Today, Harriet Tubman died in 1913 and Sojourner Truth in died 1883. Think about that for a minute. What long lives they both had--Tubman in particular.
Think about how much change Harriet Tubman saw. She was born around 1820 and spent her early years as a slave in Maryland. The next part of the story is probably most familiar, the part where she makes her escape to freedom, and she goes back to rescue others, not once, but at least 13 times.
Harriet Tubman has been one of my heroes since I was a little girl and first read about her. My school library had a biography section, with that series about notable Americans, each book bound in orange. I read my way through the whole series and returned to ones I loved. Did I learn about Harriet Tubman there or elsewhere? No matter.
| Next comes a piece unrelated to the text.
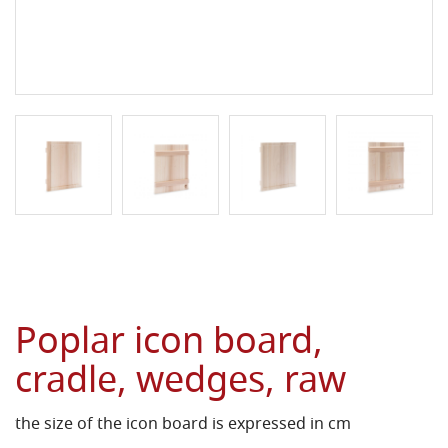
Poplar icon board,
cradle, wedges, raw
the size of the icon board is expressed in cm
I've written about Tubman before, most notably about my view of her as a model for managers here and in some of the ways that Tubman and Southern history haunt my poems here. But today, as I again read about her at The Writer's Almanac site, I learned about the ways that she avoided capture: "She used ingenious diversions to avoid being caught, like carrying two live chickens with her so that she appeared to be going on an errand. She worked coded messages into spirituals and hymns, and the singing of them spread her instructions from slave to slave. Once she evaded capture by simply pretending to read a newspaper — since it was well known that Harriet Tubman was illiterate. She traveled in winter, when folks who had homes were usually inclined to stay in them, and she scheduled departures for Friday nights because "escaped slave" notices couldn't be published until the following Monday."
What creativity! It makes me think about our own time, about our own approaches.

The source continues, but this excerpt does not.